Nous tenons pour inacceptable, s’indignaient-ils, que les professeur/e/s québécois/es soient désormais contraint/e/s d’être un rouage de ce dispositif répressif digne d’un roman d’Orwell. […] Nous refusons un tel détournement de notre travail. Nous défendons et défendrons toujours une éducation qui ne tait aucun débat, une éducation capable de générer des convictions fortes et des pratiques concrètes.

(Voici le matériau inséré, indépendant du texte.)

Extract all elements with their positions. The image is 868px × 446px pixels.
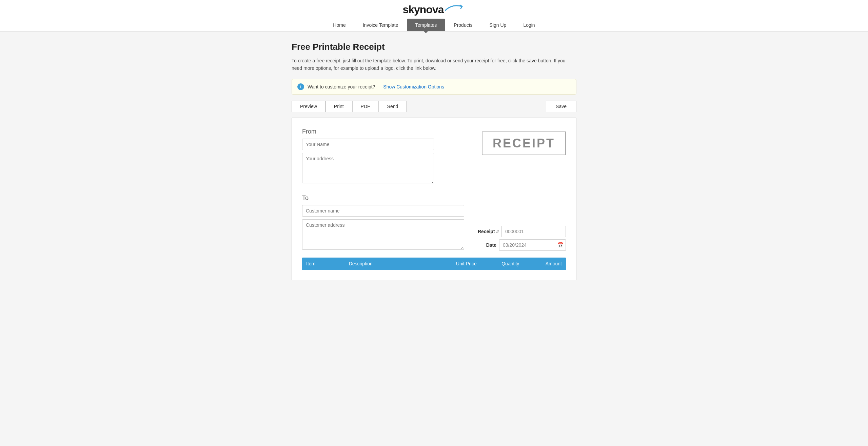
save-button[interactable]: Save bbox=[546, 101, 576, 112]
send-button[interactable]: Send bbox=[379, 101, 407, 112]
toolbar-left: Preview Print PDF Send bbox=[292, 101, 407, 112]
info-icon: i bbox=[297, 83, 304, 90]
date-input-wrapper: 📅 bbox=[499, 239, 566, 251]
section-divider: To Receipt # Date 📅 bbox=[302, 195, 566, 251]
logo-text: skynova bbox=[402, 3, 443, 16]
toolbar: Preview Print PDF Send Save bbox=[292, 101, 576, 112]
page-title: Free Printable Receipt bbox=[292, 42, 576, 52]
from-section: From bbox=[302, 128, 434, 184]
nav-login[interactable]: Login bbox=[515, 19, 543, 31]
nav-templates[interactable]: Templates bbox=[407, 19, 446, 31]
nav-sign-up[interactable]: Sign Up bbox=[481, 19, 515, 31]
right-field-group: Receipt # Date 📅 bbox=[478, 226, 566, 251]
info-box: i Want to customize your receipt? Show C… bbox=[292, 79, 576, 95]
print-button[interactable]: Print bbox=[326, 101, 352, 112]
calendar-icon[interactable]: 📅 bbox=[557, 242, 564, 248]
logo-swoosh bbox=[445, 4, 466, 15]
col-amount-header: Amount bbox=[519, 261, 562, 266]
from-label: From bbox=[302, 128, 434, 135]
right-spacer bbox=[478, 195, 566, 226]
col-quantity-header: Quantity bbox=[477, 261, 519, 266]
receipt-title-area: RECEIPT bbox=[434, 128, 566, 155]
your-name-input[interactable] bbox=[302, 139, 434, 150]
date-input[interactable] bbox=[499, 239, 566, 251]
customer-name-input[interactable] bbox=[302, 205, 464, 217]
receipt-form: From RECEIPT To Receipt # bbox=[292, 118, 576, 280]
receipt-number-label: Receipt # bbox=[478, 229, 499, 234]
col-description-header: Description bbox=[349, 261, 434, 266]
main-content: Free Printable Receipt To create a free … bbox=[285, 42, 583, 280]
col-unit-price-header: Unit Price bbox=[434, 261, 477, 266]
customer-address-input[interactable] bbox=[302, 219, 464, 250]
your-address-input[interactable] bbox=[302, 153, 434, 183]
page-description: To create a free receipt, just fill out … bbox=[292, 57, 576, 72]
main-nav: Home Invoice Template Templates Products… bbox=[324, 19, 543, 31]
nav-invoice-template[interactable]: Invoice Template bbox=[354, 19, 407, 31]
table-header: Item Description Unit Price Quantity Amo… bbox=[302, 258, 566, 270]
header: skynova Home Invoice Template Templates … bbox=[0, 0, 868, 32]
info-text: Want to customize your receipt? bbox=[308, 84, 375, 89]
to-label: To bbox=[302, 195, 464, 202]
date-label: Date bbox=[486, 242, 496, 248]
customization-link[interactable]: Show Customization Options bbox=[383, 84, 444, 89]
col-item-header: Item bbox=[306, 261, 349, 266]
nav-products[interactable]: Products bbox=[445, 19, 481, 31]
receipt-number-input[interactable] bbox=[501, 226, 566, 237]
receipt-title-box: RECEIPT bbox=[482, 131, 566, 155]
preview-button[interactable]: Preview bbox=[292, 101, 326, 112]
to-section: To bbox=[302, 195, 464, 251]
right-fields: Receipt # Date 📅 bbox=[478, 195, 566, 251]
receipt-title: RECEIPT bbox=[493, 136, 555, 150]
form-top: From RECEIPT bbox=[302, 128, 566, 184]
date-row: Date 📅 bbox=[486, 239, 566, 251]
receipt-number-row: Receipt # bbox=[478, 226, 566, 237]
pdf-button[interactable]: PDF bbox=[352, 101, 379, 112]
nav-home[interactable]: Home bbox=[324, 19, 354, 31]
logo: skynova bbox=[402, 3, 465, 16]
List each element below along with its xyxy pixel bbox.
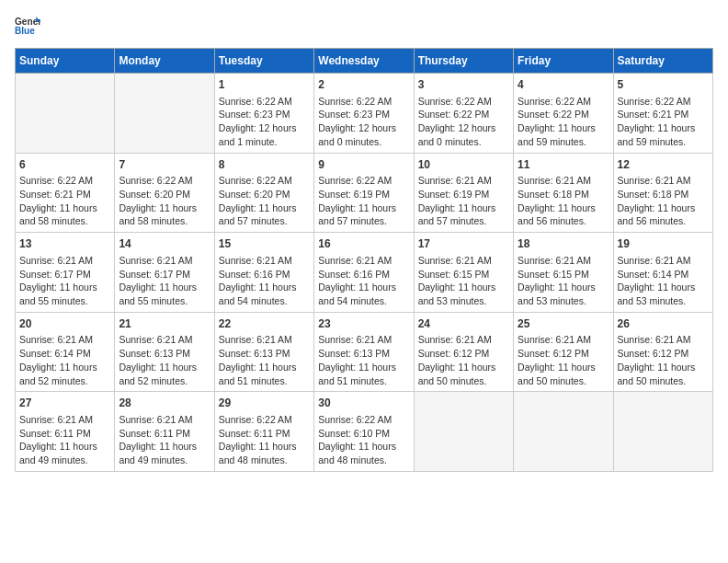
calendar-cell: 29Sunrise: 6:22 AMSunset: 6:11 PMDayligh… [214,392,313,472]
calendar-cell: 10Sunrise: 6:21 AMSunset: 6:19 PMDayligh… [414,153,513,233]
calendar-cell: 8Sunrise: 6:22 AMSunset: 6:20 PMDaylight… [214,153,313,233]
day-number: 16 [318,236,409,252]
cell-text: and 50 minutes. [618,374,709,388]
day-header-friday: Friday [514,49,613,74]
calendar-cell: 4Sunrise: 6:22 AMSunset: 6:22 PMDaylight… [514,74,613,154]
cell-text: Sunset: 6:14 PM [19,347,110,361]
calendar-table: SundayMondayTuesdayWednesdayThursdayFrid… [15,48,713,472]
cell-text: Sunset: 6:19 PM [418,188,509,201]
cell-text: Daylight: 12 hours [219,121,310,135]
calendar-cell: 13Sunrise: 6:21 AMSunset: 6:17 PMDayligh… [16,233,115,313]
cell-text: Sunset: 6:11 PM [119,427,210,441]
cell-text: Sunrise: 6:21 AM [19,254,110,268]
cell-text: Daylight: 11 hours [418,201,509,215]
cell-text: Daylight: 11 hours [318,201,409,215]
cell-text: Sunrise: 6:21 AM [518,174,609,188]
cell-text: Sunrise: 6:21 AM [119,413,210,427]
cell-text: and 53 minutes. [618,294,709,308]
cell-text: Sunrise: 6:21 AM [418,174,509,188]
cell-text: and 55 minutes. [119,294,210,308]
day-number: 27 [19,396,110,411]
calendar-cell [16,74,115,154]
cell-text: Daylight: 11 hours [518,201,609,215]
cell-text: and 55 minutes. [19,294,110,308]
cell-text: Daylight: 11 hours [119,281,210,294]
week-row-3: 13Sunrise: 6:21 AMSunset: 6:17 PMDayligh… [16,233,713,313]
cell-text: Sunset: 6:17 PM [19,268,110,282]
cell-text: Sunrise: 6:21 AM [19,413,110,427]
cell-text: Sunset: 6:22 PM [518,108,609,121]
cell-text: Sunrise: 6:22 AM [318,95,409,109]
day-number: 29 [219,396,310,411]
day-header-tuesday: Tuesday [214,49,313,74]
day-number: 7 [119,157,210,173]
cell-text: Sunset: 6:23 PM [219,108,310,121]
cell-text: Daylight: 11 hours [19,361,110,374]
cell-text: and 59 minutes. [618,135,709,149]
day-header-wednesday: Wednesday [314,49,414,74]
cell-text: Daylight: 11 hours [119,201,210,215]
cell-text: Daylight: 11 hours [418,361,509,374]
day-number: 11 [518,157,609,173]
cell-text: Daylight: 11 hours [19,281,110,294]
cell-text: Daylight: 11 hours [618,361,709,374]
calendar-cell: 27Sunrise: 6:21 AMSunset: 6:11 PMDayligh… [16,392,115,472]
cell-text: and 49 minutes. [19,454,110,467]
cell-text: and 54 minutes. [318,294,409,308]
cell-text: and 50 minutes. [418,374,509,388]
cell-text: Daylight: 11 hours [219,440,310,454]
day-number: 4 [518,77,609,93]
calendar-body: 1Sunrise: 6:22 AMSunset: 6:23 PMDaylight… [16,74,713,472]
cell-text: and 56 minutes. [518,214,609,228]
day-number: 21 [119,316,210,332]
cell-text: Sunset: 6:13 PM [318,347,409,361]
cell-text: and 48 minutes. [219,454,310,467]
cell-text: Sunrise: 6:21 AM [418,333,509,347]
cell-text: Daylight: 11 hours [618,281,709,294]
calendar-cell: 22Sunrise: 6:21 AMSunset: 6:13 PMDayligh… [214,312,313,392]
logo-icon: General Blue [15,15,40,37]
cell-text: Daylight: 12 hours [318,121,409,135]
calendar-cell: 21Sunrise: 6:21 AMSunset: 6:13 PMDayligh… [115,312,214,392]
cell-text: Sunset: 6:22 PM [418,108,509,121]
cell-text: Daylight: 11 hours [518,361,609,374]
cell-text: Daylight: 11 hours [418,281,509,294]
cell-text: Daylight: 11 hours [618,121,709,135]
day-header-thursday: Thursday [414,49,513,74]
cell-text: Sunset: 6:20 PM [119,188,210,201]
cell-text: Sunrise: 6:21 AM [618,254,709,268]
cell-text: Sunset: 6:12 PM [518,347,609,361]
calendar-cell [613,392,712,472]
day-number: 17 [418,236,509,252]
cell-text: Daylight: 12 hours [418,121,509,135]
cell-text: Sunrise: 6:21 AM [618,333,709,347]
day-number: 23 [318,316,409,332]
cell-text: Sunrise: 6:21 AM [19,333,110,347]
cell-text: Sunset: 6:16 PM [219,268,310,282]
cell-text: and 52 minutes. [119,374,210,388]
day-number: 10 [418,157,509,173]
cell-text: Daylight: 11 hours [219,201,310,215]
cell-text: Sunset: 6:11 PM [19,427,110,441]
calendar-cell: 26Sunrise: 6:21 AMSunset: 6:12 PMDayligh… [613,312,712,392]
day-number: 9 [318,157,409,173]
cell-text: and 57 minutes. [219,214,310,228]
cell-text: Sunset: 6:21 PM [19,188,110,201]
cell-text: and 56 minutes. [618,214,709,228]
cell-text: Sunrise: 6:22 AM [518,95,609,109]
calendar-header: SundayMondayTuesdayWednesdayThursdayFrid… [16,49,713,74]
day-number: 28 [119,396,210,411]
cell-text: and 54 minutes. [219,294,310,308]
cell-text: and 58 minutes. [19,214,110,228]
calendar-cell: 12Sunrise: 6:21 AMSunset: 6:18 PMDayligh… [613,153,712,233]
cell-text: Sunrise: 6:22 AM [119,174,210,188]
cell-text: and 51 minutes. [219,374,310,388]
calendar-cell: 15Sunrise: 6:21 AMSunset: 6:16 PMDayligh… [214,233,313,313]
day-number: 12 [618,157,709,173]
cell-text: Sunrise: 6:22 AM [219,413,310,427]
week-row-2: 6Sunrise: 6:22 AMSunset: 6:21 PMDaylight… [16,153,713,233]
cell-text: Sunrise: 6:21 AM [219,333,310,347]
day-number: 18 [518,236,609,252]
cell-text: Sunset: 6:15 PM [418,268,509,282]
calendar-cell: 2Sunrise: 6:22 AMSunset: 6:23 PMDaylight… [314,74,414,154]
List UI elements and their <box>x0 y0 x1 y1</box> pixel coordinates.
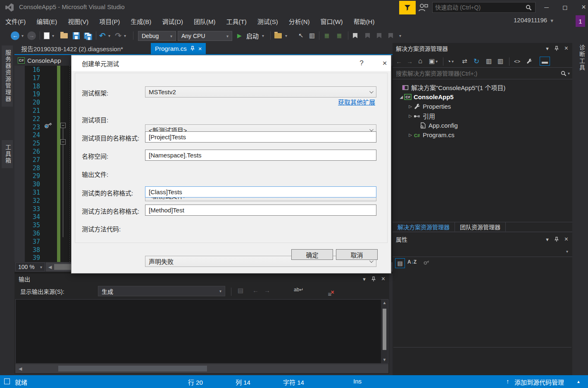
previous-bookmark-icon[interactable] <box>365 30 370 41</box>
increase-indent-icon[interactable]: ≣ <box>336 30 342 41</box>
start-debug-button[interactable]: 启动 <box>246 30 259 41</box>
start-debug-dropdown[interactable]: ▾ <box>262 30 264 41</box>
undo-dropdown[interactable]: ▾ <box>108 30 110 41</box>
minimize-button[interactable]: ─ <box>537 0 556 14</box>
decrease-indent-icon[interactable]: ≣ <box>324 30 329 41</box>
test-framework-combo[interactable]: MSTestv2 <box>145 86 376 98</box>
menu-item-0[interactable]: 文件(F) <box>0 14 31 28</box>
output-horizontal-scrollbar[interactable]: ◀ <box>15 364 388 373</box>
namespace-input[interactable] <box>145 150 376 161</box>
bookmark-dropdown[interactable]: ▾ <box>399 30 401 41</box>
solution-platform-combo[interactable]: Any CPU▾ <box>178 31 232 41</box>
zoom-level-combo[interactable]: 100 %▾ <box>15 262 45 271</box>
select-cursor-icon[interactable]: ↖ <box>298 30 304 41</box>
collapse-all-icon[interactable]: ▥ <box>486 57 492 66</box>
show-all-files-icon[interactable]: ▬ <box>540 57 550 66</box>
dialog-close-icon[interactable]: × <box>376 55 393 71</box>
navigate-forward-button[interactable]: → <box>27 30 36 41</box>
account-id[interactable]: 1204911196▼ <box>514 17 554 24</box>
next-bookmark-icon[interactable] <box>377 30 381 41</box>
menu-item-3[interactable]: 项目(P) <box>94 14 125 28</box>
window-position-icon[interactable]: ▾ <box>363 276 366 282</box>
menu-item-9[interactable]: 分析(N) <box>283 14 315 28</box>
menu-item-11[interactable]: 帮助(H) <box>348 14 380 28</box>
clear-bookmarks-icon[interactable] <box>388 30 393 41</box>
tab-server-explorer[interactable]: 服务器资源管理器 <box>2 45 13 107</box>
test-method-name-format-input[interactable] <box>145 205 376 216</box>
window-position-icon[interactable]: ▾ <box>546 45 549 52</box>
tab-team-explorer[interactable]: 团队资源管理器 <box>455 222 506 231</box>
navigate-backward-button[interactable]: ← <box>11 30 19 41</box>
feedback-person-icon[interactable] <box>418 3 429 12</box>
close-icon[interactable]: × <box>381 275 385 283</box>
tab-diagsession[interactable]: 报告20190328-1422 (2).diagsession* <box>14 43 130 54</box>
new-file-button[interactable] <box>44 30 50 41</box>
quick-launch-box[interactable] <box>432 2 536 13</box>
tree-item-4[interactable]: App.config <box>393 121 572 130</box>
tree-item-2[interactable]: ▷Properties <box>393 102 572 111</box>
copy-reference-icon[interactable]: ▥ <box>309 30 315 41</box>
background-tasks-icon[interactable] <box>4 378 10 384</box>
output-source-combo[interactable]: 生成▾ <box>98 286 225 296</box>
refresh-icon[interactable]: ↻ <box>474 57 479 66</box>
open-file-button[interactable] <box>60 30 68 41</box>
properties-object-combo[interactable]: ▾ <box>393 246 572 257</box>
notification-filter-icon[interactable] <box>399 1 416 14</box>
menu-item-7[interactable]: 工具(T) <box>221 14 252 28</box>
view-code-icon[interactable]: <> <box>514 57 520 66</box>
tree-item-3[interactable]: ▷引用 <box>393 111 572 121</box>
close-button[interactable]: × <box>574 0 588 14</box>
sync-with-active-document-icon[interactable]: ⇄ <box>462 57 467 66</box>
tree-item-5[interactable]: ▷C#Program.cs <box>393 130 572 140</box>
solution-search-input[interactable] <box>393 70 561 77</box>
find-dropdown[interactable]: ▾ <box>285 30 287 41</box>
close-icon[interactable]: × <box>564 45 568 52</box>
maximize-button[interactable]: ◻ <box>556 0 574 14</box>
tab-solution-explorer[interactable]: 解决方案资源管理器 <box>393 222 455 231</box>
word-wrap-icon[interactable]: ab↵ <box>294 287 303 293</box>
clear-all-icon[interactable]: ≡× <box>328 290 332 298</box>
output-content[interactable]: ▲▼ <box>15 299 388 364</box>
switch-views-icon[interactable]: ▣▾ <box>429 57 438 66</box>
notification-badge[interactable]: 1 <box>576 15 585 27</box>
cancel-button[interactable]: 取消 <box>336 249 378 260</box>
previous-message-icon[interactable]: ← <box>252 287 259 294</box>
forward-icon[interactable]: → <box>407 57 413 66</box>
test-class-name-format-input[interactable] <box>145 186 376 198</box>
quick-launch-input[interactable] <box>433 4 526 11</box>
navigate-backward-dropdown[interactable]: ▾ <box>21 30 24 41</box>
add-to-source-control[interactable]: 添加到源代码管理 <box>514 378 564 386</box>
categorized-icon[interactable]: ▤ <box>395 258 405 268</box>
goto-message-icon[interactable]: ▤ <box>238 287 243 294</box>
tree-item-1[interactable]: ◢C#ConsoleApp5 <box>393 92 572 102</box>
home-icon[interactable]: ⌂ <box>418 57 422 66</box>
tab-diagnostic-tools[interactable]: 诊断工具 <box>574 45 586 71</box>
copy-path-icon[interactable]: ▥ <box>498 57 503 66</box>
pin-icon[interactable] <box>555 46 559 51</box>
property-pages-icon[interactable] <box>423 259 430 265</box>
start-debug-icon[interactable]: ▶ <box>237 30 242 41</box>
close-icon[interactable]: × <box>564 236 568 243</box>
find-in-files-icon[interactable] <box>274 30 282 41</box>
tree-item-0[interactable]: 解决方案"ConsoleApp5"(1 个项目) <box>393 83 572 92</box>
expander-collapsed-icon[interactable]: ▷ <box>407 104 413 109</box>
menu-item-2[interactable]: 视图(V) <box>62 14 94 28</box>
undo-button[interactable]: ↶ <box>99 30 106 41</box>
get-extensions-link[interactable]: 获取其他扩展 <box>338 98 377 106</box>
test-project-name-format-input[interactable] <box>145 131 376 143</box>
menu-item-4[interactable]: 生成(B) <box>125 14 157 28</box>
menu-item-5[interactable]: 调试(D) <box>157 14 188 28</box>
next-message-icon[interactable]: → <box>264 287 270 294</box>
bookmark-icon[interactable] <box>353 30 357 41</box>
save-button[interactable] <box>73 30 80 41</box>
fold-collapse-box[interactable]: − <box>60 123 66 128</box>
expander-expanded-icon[interactable]: ◢ <box>398 95 404 99</box>
menu-item-8[interactable]: 测试(S) <box>252 14 283 28</box>
pending-changes-filter-icon[interactable]: ◔▾ <box>447 57 454 66</box>
close-tab-icon[interactable]: × <box>198 45 202 52</box>
expander-collapsed-icon[interactable]: ▷ <box>407 114 413 118</box>
output-vertical-scrollbar[interactable]: ▲▼ <box>381 300 388 363</box>
save-all-button[interactable] <box>83 30 93 41</box>
ok-button[interactable]: 确定 <box>291 249 333 260</box>
back-icon[interactable]: ← <box>396 57 402 66</box>
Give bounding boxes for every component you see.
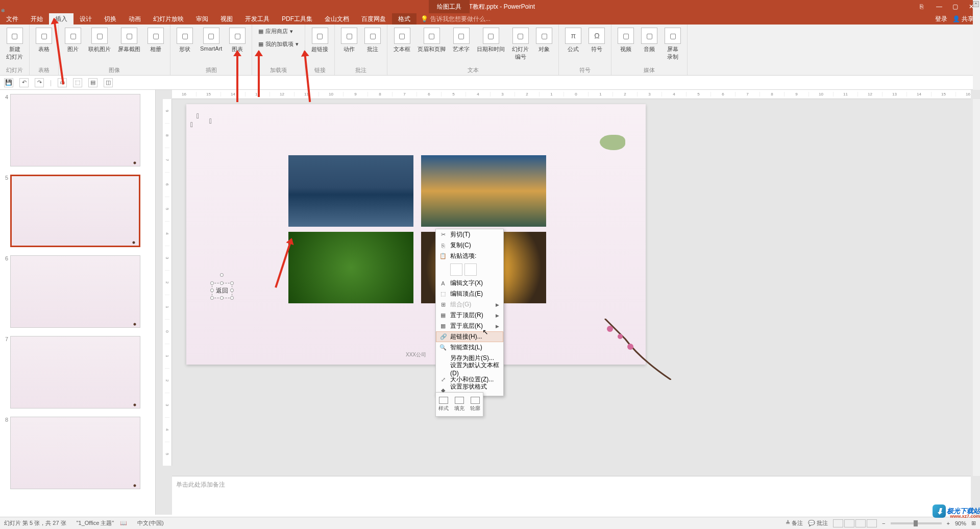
reading-view-button[interactable] — [855, 519, 866, 527]
selected-textbox[interactable]: 返回 — [212, 283, 232, 298]
slide-thumbnails-panel[interactable]: 4✱5✱6✱7✱8✱^ — [0, 90, 156, 515]
textbox-button[interactable]: ▢文本框 — [390, 27, 413, 62]
qat-btn-7[interactable]: ◫ — [104, 78, 113, 87]
tab-pdf-tools[interactable]: PDF工具集 — [276, 13, 318, 25]
share-button[interactable]: 👤 共享 — [952, 15, 974, 23]
svg-point-2 — [627, 344, 633, 350]
context-menu-item[interactable]: A编辑文字(X) — [436, 278, 503, 288]
fill-button[interactable]: 填充 — [452, 393, 468, 416]
zoom-level[interactable]: 90% — [955, 520, 966, 526]
zoom-slider[interactable] — [891, 522, 942, 524]
audio-button[interactable]: ▢音频 — [638, 27, 660, 62]
my-addins-icon[interactable]: ▦我的加载项 ▾ — [255, 39, 302, 49]
context-menu-item[interactable]: ✂剪切(T) — [436, 229, 503, 240]
notes-toggle[interactable]: ≜ 备注 — [786, 519, 803, 527]
slide-thumbnail[interactable]: 8✱ — [2, 417, 153, 489]
tab-view[interactable]: 视图 — [214, 13, 239, 25]
album-button[interactable]: ▢相册 — [144, 27, 167, 54]
wordart-button[interactable]: ▢艺术字 — [450, 27, 473, 62]
tab-insert[interactable]: 插入 — [49, 13, 74, 25]
slide-thumbnail[interactable]: 4✱ — [2, 94, 153, 166]
comment-button[interactable]: ▢批注 — [361, 27, 384, 54]
tab-review[interactable]: 审阅 — [190, 13, 214, 25]
slide-thumbnail[interactable]: 7✱ — [2, 336, 153, 408]
tab-file[interactable]: 文件 — [0, 13, 24, 25]
context-menu-item[interactable]: 🔗超链接(H)... — [436, 331, 503, 342]
spellcheck-icon[interactable]: 📖 — [120, 520, 127, 526]
minimize-button[interactable]: — — [936, 3, 943, 10]
screen-rec-button[interactable]: ▢屏幕录制 — [662, 27, 684, 62]
context-menu-item[interactable]: 设置为默认文本框(D) — [436, 364, 503, 374]
zoom-out-button[interactable]: − — [882, 520, 885, 526]
equation-icon: π — [565, 28, 581, 44]
online-picture-button[interactable]: ▢联机图片 — [85, 27, 114, 54]
slide-image-mountain[interactable] — [288, 155, 413, 227]
maximize-button[interactable]: ▢ — [952, 3, 960, 10]
ppt-options-icon[interactable]: ⎘ — [920, 3, 927, 10]
slide-image-lake[interactable] — [421, 155, 546, 227]
context-menu-item[interactable]: ⬚编辑顶点(E) — [436, 288, 503, 299]
tell-me-search[interactable]: 💡告诉我您想要做什么... — [416, 13, 935, 25]
redo-button[interactable]: ↷ — [35, 78, 44, 87]
slide-image-leaf[interactable] — [288, 232, 413, 303]
tab-home[interactable]: 开始 — [24, 13, 49, 25]
shapes-button[interactable]: ▢形状 — [174, 27, 196, 54]
action-button[interactable]: ▢动作 — [338, 27, 360, 54]
qat-btn-6[interactable]: ▤ — [88, 78, 97, 87]
chart-button[interactable]: ▢图表 — [226, 27, 249, 54]
context-menu-item[interactable]: ▩置于底层(K)▶ — [436, 321, 503, 331]
video-button[interactable]: ▢视频 — [615, 27, 637, 62]
object-button[interactable]: ▢对象 — [533, 27, 555, 62]
tab-transitions[interactable]: 切换 — [98, 13, 122, 25]
save-button[interactable]: 💾 — [4, 78, 13, 87]
smartart-button[interactable]: ▢SmartArt — [197, 27, 225, 54]
sorter-view-button[interactable] — [844, 519, 854, 527]
style-button[interactable]: 样式 — [436, 393, 452, 416]
tab-design[interactable]: 设计 — [74, 13, 98, 25]
normal-view-button[interactable] — [833, 519, 843, 527]
tab-baidu[interactable]: 百度网盘 — [355, 13, 392, 25]
paste-option-button[interactable] — [464, 263, 477, 276]
comments-toggle[interactable]: 💬 批注 — [808, 519, 828, 527]
ribbon-group: ▢视频▢音频▢屏幕录制媒体 — [611, 25, 688, 75]
slide-editor[interactable]: 1615141312111098765432101234567891011121… — [156, 90, 980, 515]
hyperlink-button[interactable]: ▢超链接 — [308, 27, 331, 54]
undo-button[interactable]: ↶ — [19, 78, 29, 87]
ctx-icon: ▩ — [439, 322, 447, 330]
album-icon: ▢ — [148, 28, 164, 44]
context-menu-item[interactable]: ⎘复制(C) — [436, 240, 503, 251]
slide-thumbnail[interactable]: 5✱ — [2, 175, 153, 247]
equation-button[interactable]: π公式 — [562, 27, 584, 54]
slide-number-button[interactable]: ▢幻灯片编号 — [509, 27, 532, 62]
login-link[interactable]: 登录 — [935, 15, 947, 23]
header-footer-button[interactable]: ▢页眉和页脚 — [414, 27, 449, 62]
tab-developer[interactable]: 开发工具 — [239, 13, 276, 25]
store-icon[interactable]: ▦应用商店 ▾ — [255, 27, 302, 36]
picture-button[interactable]: ▢图片 — [62, 27, 84, 54]
outline-button[interactable]: 轮廓 — [467, 393, 483, 416]
language-status[interactable]: 中文(中国) — [137, 519, 163, 527]
context-menu-item[interactable]: ▦置于顶层(R)▶ — [436, 310, 503, 321]
qat-btn-4[interactable]: ▭ — [58, 78, 67, 87]
ctx-icon: ✂ — [439, 231, 447, 239]
datetime-button[interactable]: ▢日期和时间 — [474, 27, 508, 62]
fit-window-button[interactable]: ⊞ — [971, 520, 976, 526]
table-button[interactable]: ▢表格 — [33, 27, 55, 54]
zoom-in-button[interactable]: + — [947, 520, 950, 526]
current-slide[interactable]: 𓅮 𓅮 𓅮 XXX公司 返回 — [186, 104, 646, 365]
context-menu-item[interactable]: 📋粘贴选项: — [436, 251, 503, 261]
symbol-button[interactable]: Ω符号 — [585, 27, 608, 54]
notes-panel[interactable]: 单击此处添加备注 — [172, 476, 971, 515]
screenshot-button[interactable]: ▢屏幕截图 — [115, 27, 143, 54]
paste-option-button[interactable] — [450, 263, 462, 276]
new-slide-button[interactable]: ▢新建幻灯片 — [3, 27, 26, 62]
context-menu-item[interactable]: 🔍智能查找(L) — [436, 342, 503, 353]
tab-format[interactable]: 格式 — [392, 13, 416, 25]
tab-slideshow[interactable]: 幻灯片放映 — [147, 13, 190, 25]
slideshow-view-button[interactable] — [867, 519, 877, 527]
tab-animations[interactable]: 动画 — [122, 13, 147, 25]
slide-thumbnail[interactable]: 6✱ — [2, 255, 153, 328]
qat-btn-5[interactable]: ⬚ — [73, 78, 82, 87]
editor-scrollbar[interactable] — [973, 99, 980, 476]
tab-wps-docs[interactable]: 金山文档 — [318, 13, 355, 25]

Nous refusons de contribuer à la fabrication d’un monde marqué par la guerre de tous contre tous, la logique marchande, la surveillance mutuelle, la délation, l’autocensure, la peur[7].

Il est révélateur de constater que 58,5 % des 616 signataires de cette lettre enseignaient les humanités, 29,3 % les sciences sociales et seulement 12,2 % les sciences pures et appliquées à l’université (graphique 1).

Graphique 1

Professeurs universitaires signataires du « Manifeste des professeur/e/s pour la protection de la démocratie et du droit de protestation étudiants » selon les groupes disciplinaires (N = 616)

Professeurs universitaires signataires du « Manifeste des professeur/e/s pour la protection de la démocratie et du droit de protestation étudiants » selon les groupes disciplinaires (N = 616)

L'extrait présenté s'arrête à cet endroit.